What you are asked to do
Copy every line of the data in which the word "công" occurs.

--

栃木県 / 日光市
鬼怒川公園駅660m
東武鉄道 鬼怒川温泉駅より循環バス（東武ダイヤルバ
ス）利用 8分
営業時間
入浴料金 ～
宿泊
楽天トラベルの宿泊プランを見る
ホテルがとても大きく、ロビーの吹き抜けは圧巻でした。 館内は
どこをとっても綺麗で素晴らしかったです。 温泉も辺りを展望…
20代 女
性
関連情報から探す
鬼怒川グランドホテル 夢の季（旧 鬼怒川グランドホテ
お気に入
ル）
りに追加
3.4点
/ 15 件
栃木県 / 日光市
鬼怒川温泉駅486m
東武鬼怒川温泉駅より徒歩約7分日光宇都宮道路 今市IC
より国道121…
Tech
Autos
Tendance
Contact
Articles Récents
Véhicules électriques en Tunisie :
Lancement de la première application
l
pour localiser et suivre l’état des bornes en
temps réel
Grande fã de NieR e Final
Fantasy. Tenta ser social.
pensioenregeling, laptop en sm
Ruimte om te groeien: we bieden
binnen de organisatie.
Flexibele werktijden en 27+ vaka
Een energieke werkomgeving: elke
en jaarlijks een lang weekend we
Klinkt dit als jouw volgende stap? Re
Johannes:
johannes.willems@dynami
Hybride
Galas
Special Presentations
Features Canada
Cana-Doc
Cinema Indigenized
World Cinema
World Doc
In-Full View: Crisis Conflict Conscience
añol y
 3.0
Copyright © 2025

--

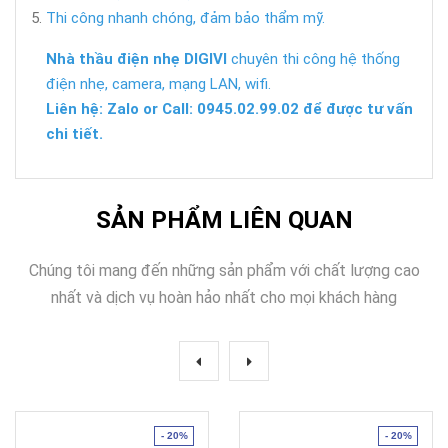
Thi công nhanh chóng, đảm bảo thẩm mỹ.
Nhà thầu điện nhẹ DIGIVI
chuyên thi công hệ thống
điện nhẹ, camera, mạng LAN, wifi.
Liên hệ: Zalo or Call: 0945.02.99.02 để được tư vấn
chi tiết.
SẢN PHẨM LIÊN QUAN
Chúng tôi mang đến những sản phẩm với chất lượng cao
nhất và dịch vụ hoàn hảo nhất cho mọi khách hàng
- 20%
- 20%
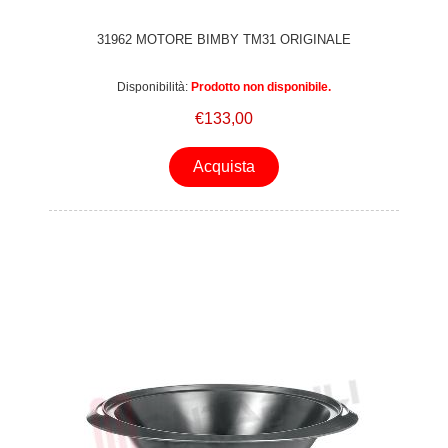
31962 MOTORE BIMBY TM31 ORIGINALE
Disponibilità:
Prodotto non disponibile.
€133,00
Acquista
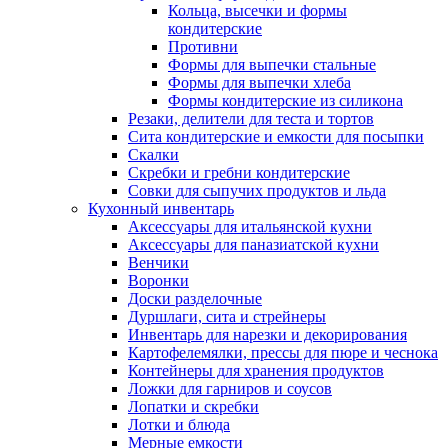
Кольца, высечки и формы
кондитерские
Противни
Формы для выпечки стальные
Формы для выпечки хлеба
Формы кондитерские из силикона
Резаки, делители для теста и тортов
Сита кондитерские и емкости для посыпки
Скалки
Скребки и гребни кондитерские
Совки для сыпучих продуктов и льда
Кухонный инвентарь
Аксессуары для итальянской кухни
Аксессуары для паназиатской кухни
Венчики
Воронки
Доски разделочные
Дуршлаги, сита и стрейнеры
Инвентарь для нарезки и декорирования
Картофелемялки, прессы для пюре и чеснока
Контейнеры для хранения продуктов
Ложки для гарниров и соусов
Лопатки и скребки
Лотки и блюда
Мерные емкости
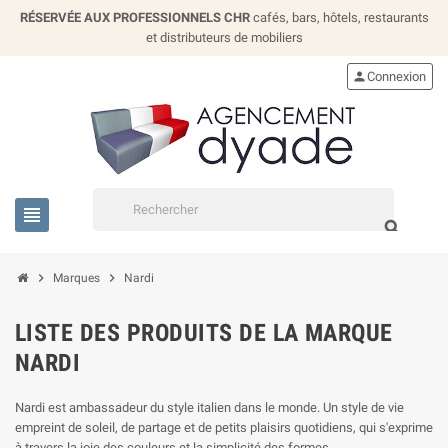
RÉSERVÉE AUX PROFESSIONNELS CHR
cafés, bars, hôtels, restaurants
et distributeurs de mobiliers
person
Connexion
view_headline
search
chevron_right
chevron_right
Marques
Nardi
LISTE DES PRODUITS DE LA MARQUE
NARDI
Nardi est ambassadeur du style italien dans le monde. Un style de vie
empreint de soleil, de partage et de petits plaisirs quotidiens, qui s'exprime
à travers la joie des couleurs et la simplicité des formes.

--

Exercise output
Thi công nhanh chóng, đảm bảo thẩm mỹ.
chuyên thi công hệ thống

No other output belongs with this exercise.